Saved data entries

* * * * * * *

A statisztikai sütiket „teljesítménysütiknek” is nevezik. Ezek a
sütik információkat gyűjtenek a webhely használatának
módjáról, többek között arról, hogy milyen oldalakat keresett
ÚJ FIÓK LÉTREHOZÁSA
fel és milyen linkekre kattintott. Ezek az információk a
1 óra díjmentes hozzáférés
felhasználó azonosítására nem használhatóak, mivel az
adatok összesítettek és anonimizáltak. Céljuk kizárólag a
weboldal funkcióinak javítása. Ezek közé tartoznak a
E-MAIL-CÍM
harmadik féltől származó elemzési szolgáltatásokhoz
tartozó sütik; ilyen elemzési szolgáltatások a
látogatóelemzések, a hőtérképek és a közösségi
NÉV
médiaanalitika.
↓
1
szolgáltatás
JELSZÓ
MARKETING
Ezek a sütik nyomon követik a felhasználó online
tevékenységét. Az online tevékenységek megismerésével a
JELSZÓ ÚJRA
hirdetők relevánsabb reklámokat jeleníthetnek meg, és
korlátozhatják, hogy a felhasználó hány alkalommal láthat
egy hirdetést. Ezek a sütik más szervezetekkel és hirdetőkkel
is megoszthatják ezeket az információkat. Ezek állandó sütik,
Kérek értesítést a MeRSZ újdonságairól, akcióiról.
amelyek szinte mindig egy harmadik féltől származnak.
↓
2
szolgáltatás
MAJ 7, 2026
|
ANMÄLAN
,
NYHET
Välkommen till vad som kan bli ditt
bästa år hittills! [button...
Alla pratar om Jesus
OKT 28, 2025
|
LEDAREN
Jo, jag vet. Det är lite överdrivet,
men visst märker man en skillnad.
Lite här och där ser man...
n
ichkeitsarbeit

* * * * * * *

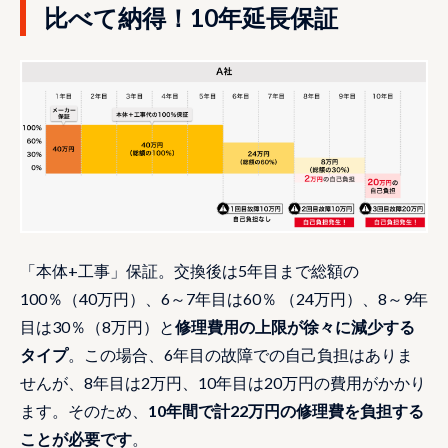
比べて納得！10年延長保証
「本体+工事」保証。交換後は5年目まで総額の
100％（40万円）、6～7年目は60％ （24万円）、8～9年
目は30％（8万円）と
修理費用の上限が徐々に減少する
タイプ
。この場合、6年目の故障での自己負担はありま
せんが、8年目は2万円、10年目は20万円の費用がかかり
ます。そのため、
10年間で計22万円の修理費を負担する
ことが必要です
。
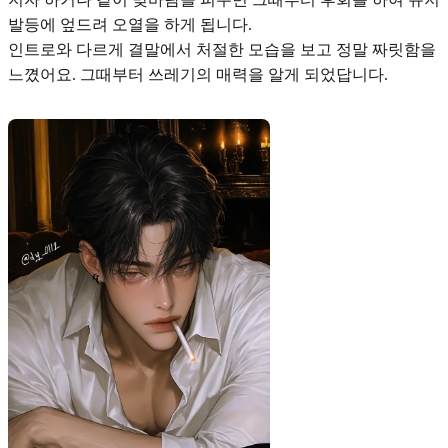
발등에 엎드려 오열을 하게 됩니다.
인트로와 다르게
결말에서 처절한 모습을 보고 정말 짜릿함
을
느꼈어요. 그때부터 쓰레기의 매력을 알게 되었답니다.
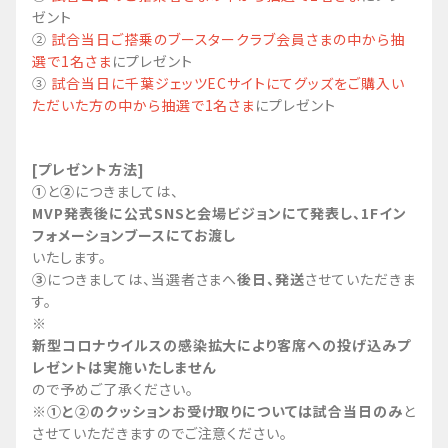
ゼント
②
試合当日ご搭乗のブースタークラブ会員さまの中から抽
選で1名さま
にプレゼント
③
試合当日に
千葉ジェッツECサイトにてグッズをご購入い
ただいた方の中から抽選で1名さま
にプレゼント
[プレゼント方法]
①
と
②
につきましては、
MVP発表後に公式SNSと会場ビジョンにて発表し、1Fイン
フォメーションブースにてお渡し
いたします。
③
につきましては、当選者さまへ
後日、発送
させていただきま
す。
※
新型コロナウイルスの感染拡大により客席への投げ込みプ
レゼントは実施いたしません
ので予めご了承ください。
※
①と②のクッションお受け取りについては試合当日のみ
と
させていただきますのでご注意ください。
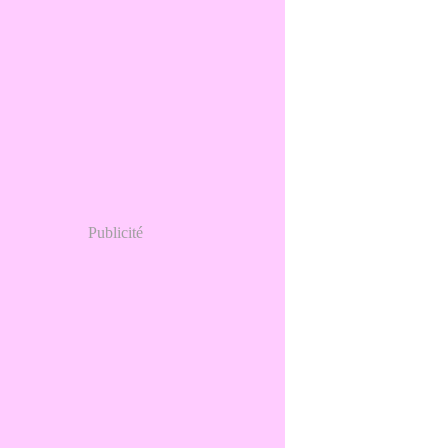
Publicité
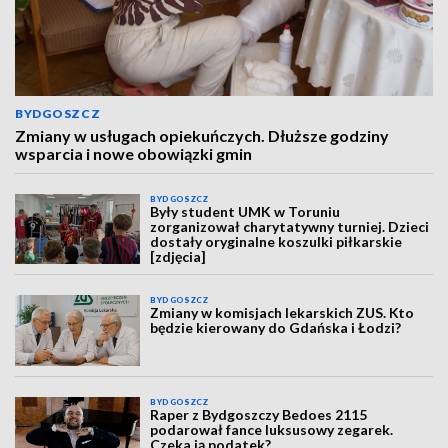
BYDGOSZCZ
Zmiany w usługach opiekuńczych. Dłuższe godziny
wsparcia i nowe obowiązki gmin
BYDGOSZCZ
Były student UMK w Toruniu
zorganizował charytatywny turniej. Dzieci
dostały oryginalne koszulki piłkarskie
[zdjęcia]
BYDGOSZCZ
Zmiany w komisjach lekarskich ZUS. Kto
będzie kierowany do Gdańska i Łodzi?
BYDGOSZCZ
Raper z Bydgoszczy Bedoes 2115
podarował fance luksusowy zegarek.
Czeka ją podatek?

* * * * * * *

**What to produce**
Pull every line containing "online" out of the records.

**Your response**
Ezek a sütik nyomon követik a felhasználó online
tevékenységét. Az online tevékenységek megismerésével a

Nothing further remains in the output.